● Instructions to follow
Wherever the string "Banco" turns up in the data, copy the whole line.

★ ★ ★ ★ ★

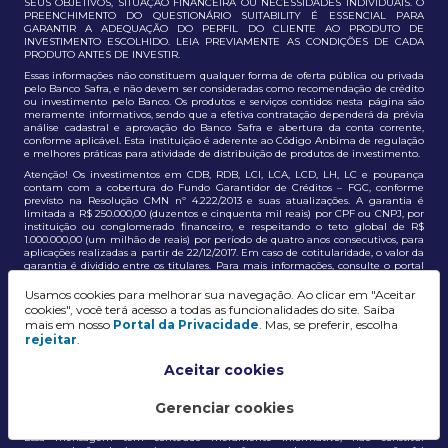
SEUS OBJETIVOS, SITUAÇÃO FINANCEIRA OU NECESSIDADES INDIVIDUAIS. O
PREENCHIMENTO DO QUESTIONÁRIO SUITABILITY É ESSENCIAL PARA
GARANTIR A ADEQUAÇÃO DO PERFIL DO CLIENTE AO PRODUTO DE
INVESTIMENTO ESCOLHIDO. LEIA PREVIAMENTE AS CONDIÇÕES DE CADA
PRODUTO ANTES DE INVESTIR.
Essas informações não constituem qualquer forma de oferta pública ou privada
pelo Banco Safra, e não devem ser consideradas como recomendação de crédito
ou investimento pelo Banco. Os produtos e serviços contidos nesta página são
meramente informativos, sendo que a efetiva contratação dependerá da prévia
análise cadastral e aprovação do Banco Safra e abertura da conta corrente,
conforme aplicável. Esta instituição é aderente ao Código Anbima de regulação
e melhores práticas para atividade de distribuição de produtos de investimento.
Atenção! Os investimentos em CDB, RDB, LCI, LCA, LCD, LH, LC e poupança
contam com a cobertura do Fundo Garantidor de Créditos – FGC, conforme
previsto na Resolução CMN nº 4.222/2013 e suas atualizações. A garantia é
limitada a R$ 250.000,00 (duzentos e cinquenta mil reais) por CPF ou CNPJ, por
instituição ou conglomerado financeiro, e respeitando o teto global de R$
1.000.000,00 (um milhão de reais) por período de quatro anos consecutivos, para
aplicações realizadas a partir de 22/12/2017. Em caso de cotitularidade, o valor da
garantia é dividido entre os titulares. Para mais informações, consulte o portal
oficial do FGC:
https://www.fgc.org.br/
Usamos cookies para melhorar sua navegação. Ao clicar em "Aceitar
As informações aqui dispostas têm conteúdo meramente informativo, não
cookies", você terá acesso a todas as funcionalidades do site. Saiba
constituem e não devem ser utilizadas como recomendação, auxiliar ou
mais em nosso
Portal da Privacidade
. Mas, se preferir, escolha
influenciar investidores no processo de tomada de decisão de investimento ou
rejeitar
.
adesão a produtos e serviços, bem como não discrimina todos os termos,
condições e riscos inerentes a um investimento no mercado financeiro e de
capitais. A decisão pelo tipo de investimento, serviço ou produto, bem como a
Aceitar cookies
análise de risco e a adequação do produto ao perfil do cliente, é de
responsabilidade exclusiva do cliente. O Grupo J. Safra não será responsável por
perdas diretas, indiretas ou lucros cessantes decorrentes da utilização destas
Gerenciar cookies
informações para quaisquer finalidades.
Essa mensagem tem conteúdo meramente informativo, não constitui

★ ★ ★ ★ ★

● Result below
pelo Banco Safra, e não devem ser consideradas como recomendação de crédito
ou investimento pelo Banco. Os produtos e serviços contidos nesta página são
análise cadastral e aprovação do Banco Safra e abertura da conta corrente,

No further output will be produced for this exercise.